I’m probably labeled a soccer fanatic, even though I don’t really feel like it.  When non-soccer fans ask me why I like soccer so much, I tell them it’s a ridiculously easy game to learn.  You attempt to put a ball in a goal using any part of your body except your hands and arms.  There’s the offside rule, which seem to hang people up, but otherwise you can’t get much simpler than soccer.  It’s a lot like chess.  You can teach a four year old how to play chess.  Just like you can teach a four year old how to play soccer.  It’s pretty accessible.
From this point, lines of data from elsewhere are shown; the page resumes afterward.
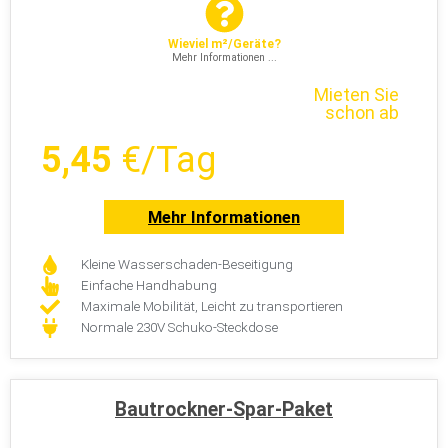
Wieviel m²/Geräte?
Mehr Informationen ...
Mieten Sie
schon ab
5,45
€/Tag
Mehr Informationen
Kleine Wasserschaden-Beseitigung
Einfache Handhabung
Maximale Mobilität, Leicht zu transportieren
Normale 230V Schuko-Steckdose
Bautrockner-Spar-Paket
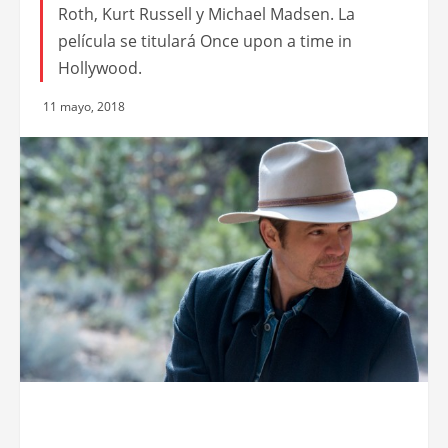
Roth, Kurt Russell y Michael Madsen. La
película se titulará Once upon a time in
Hollywood.
11 mayo, 2018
The beauty of soccer (and chess) is its near infinite strategic complexity combined with an artistic imagination.  Much more so than any other sport, even American football, with its militaryesque playbooks.  Newcastle’s manager Alan Pardew trains his squad with GPS tags on them, which tracks every movement, which is then crunched into computer data.  A little sterile, but players’ movements can be corrected with surgical accuracy.  Couple that with a human flourish, a poetic turn that makes fans gasp.  Lionel Messi or Christiano Ronaldo can move with a ball at their feet in ways that put ballet dancers to shame.  David Beckham can strike a ball that seems to defy physics, so breathtaking that ‘bend it like Beckham’ has entered the popular lexicon. 

Soccer, like life, has its ugly side.  It’s a side that shouldn’t be ignored, but sometimes it is overemphasized.  Diving, making simple challenges seem worse than they are to get a free kick or a penalty is probably the one thing that makes soccer fans see red and non-soccer fans scoff.  It’s the one thing I cannot deny when scoffers declare soccer to be stupid.  My solution is simple:  caught diving?  Red card.  Piss off.  Off the field.  Let your team play the balance of the game short-handed.

That pales in comparison to a much worse and deeper problem in soccer, which an ugly form of tribalism exists, particularly in Europe and South America.  Racism is a rampant and recurring problem, particularly in Eastern Europe, but in every country (it is customary at some grounds for black players to have fans make monkey noises at them and have bananas thrown at them).  Many teams have ‘firms’, the division of fans that engage of acts of violence, vandalism and intimidation.  Usually, this ebbs and flows with the rise and fall of unemployment and poverty.  This is what most people think of as soccer hooliganism.  It is horrible, but thankfully it appears in most places to be on the decline.

But I believe in the inherit goodness of people, and I firmly believe that the good drives out the bad.  And most footy fans are the tops.

My muscles ache.  But in a good, satisfying kind of way.  Knowing that I’ve done something good.  I’ve much more to tell in my two weeks of silence, but I think this is all for now.  I crave a beer.  I think I'll have one.